Abstract— Environmental conditions on Mars are conducive to the modification and erosion of impact craters, potentially revealing the nature of their substructure. On Earth, postimpact erosion of complex craters in a wide range of target rocks has revealed the nature and distribution of craterrelated fault structures and a complex array of breccia and pseudotachylyte dikes, which range up to tens of meters in width and tens of kilometers in length. We review the characteristics of fault structures, breccia dikes, and pseudotachylyte dikes on Earth, showing that they occur in complex network‐like patterns and are often offset along late‐stage crater‐related faults. Individual faults and dikes can undulate in width and can branch and bifurcate along strike. Detailed geological analyses of terrestrial craters show that faults and breccia dikes form during each of the major stages of the impact‐cratering process (compression, excavation, and modification). We report here on the discovery of prominent, lattice‐like ridge networks occurring on the floor of a highly modified impact crater 75 km in diameter near the dichotomy boundary of the northern lowland and southern upland.

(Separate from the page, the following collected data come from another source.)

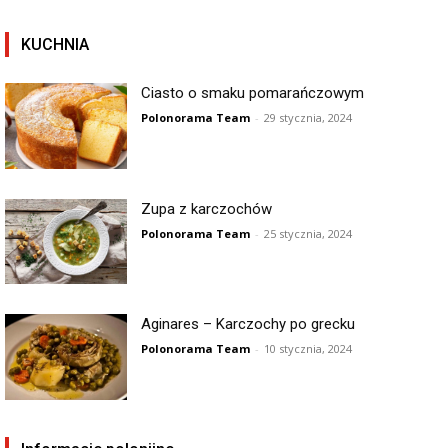
KUCHNIA
Ciasto o smaku pomarańczowym
Polonorama Team
-
29 stycznia, 2024
Zupa z karczochów
Polonorama Team
-
25 stycznia, 2024
Aginares – Karczochy po grecku
Polonorama Team
-
10 stycznia, 2024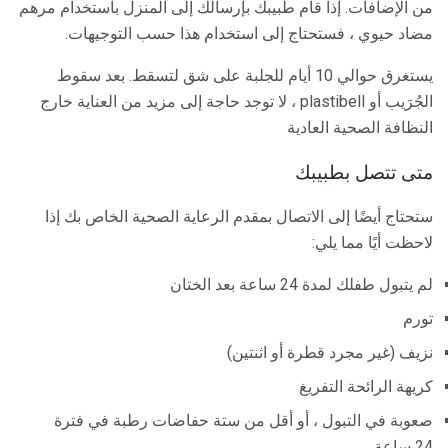
من الإضافات. إذا قام طبيبك بإرسالك إلى المنزل باستخدام مرهم
مضاد حيوي ، فستحتاج إلى استخدام هذا حسب التوجيهات.
يستغرق حوالي 10 أيام للجلبة على شق لتسقط. بعد سقوط
الجُرَيب أو plastibell ، لا توجد حاجة إلى مزيد من العناية خارج
النظافة الصحية العادية
متى تتصل بطبيبك
ستحتاج أيضًا إلى الاتصال بمقدم الرعاية الصحية الخاص بك إذا
لاحظت أيًا مما يلي:
لم يتبول طفلك لمدة 24 ساعة بعد الختان
تورم
نزيف (غير مجرد قطرة أو اثنتين)
كريهة الرائحة التفريغ
صعوبة في التبول ، أو أقل من ستة حفاضات رطبة في فترة
24 ساعة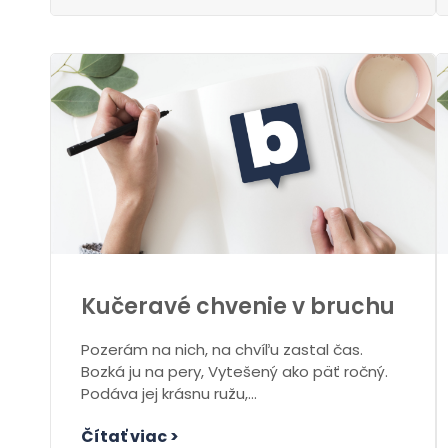
Kučeravé chvenie v bruchu
Pozerám na nich, na chvíľu zastal čas.
Bozká ju na pery, Vytešený ako päť ročný.
Podáva jej krásnu ružu,...
Čítať viac >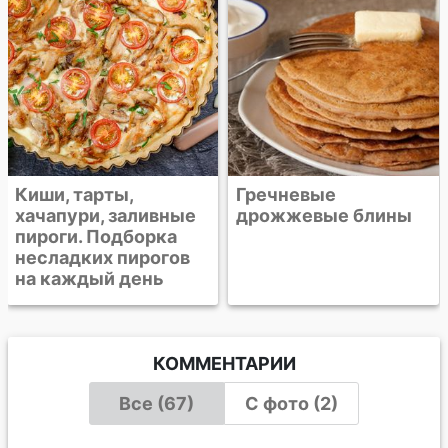
Гречневые
дрожжевые блины
КОММЕНТАРИИ
Все (67)
С фото (2)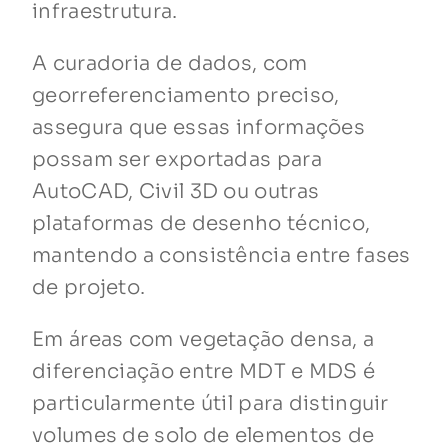
infraestrutura.
A curadoria de dados, com
georreferenciamento preciso,
assegura que essas informações
possam ser exportadas para
AutoCAD, Civil 3D ou outras
plataformas de desenho técnico,
mantendo a consistência entre fases
de projeto.
Em áreas com vegetação densa, a
diferenciação entre MDT e MDS é
particularmente útil para distinguir
volumes de solo de elementos de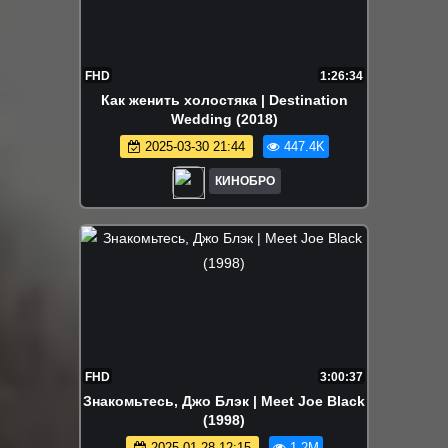
FHD
1:26:34
Как женить холостяка | Destination
Wedding (2018)
2025-03-30 21:44
447.4K
КИНОБРО
FHD
3:00:37
Знакомьтесь, Джо Блэк | Meet Joe Black
(1998)
2025-01-28 12:15
1.2M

Interior fill and crater‐floor units have been exhumed by fluvial and eolian processes to reveal a unit below the crater floor containing a distinctive set of linear ridges of broadly similar width and forming a lattice‐like pattern. Ridge exposures range from ˜1–4 km in length and ˜65–120 m in width, are broadly parallel, straight to slightly curving, and are cross‐cut by near‐orthogonal ridges, forming a box or lattice‐like pattern. Ridges are exposed on the exhumed crater floor, extending from the base of the wall toward the center. On the basis of the strong similarities of these features to terrestrial crater‐related fault structures and breccia dikes, we interpret these ridges to be faults and breccia dikes formed below the floor of the crater during the excavation and modification stages of the impact event, and subsequently exhumed by erosion. The recognition of such features on Mars will help in documenting the nature of impact‐cratering processes and aid in assessment of crustal structure. Faults and breccia dikes can also be used as data for the assessment of post‐cratering depths and degrees of landform exhumation.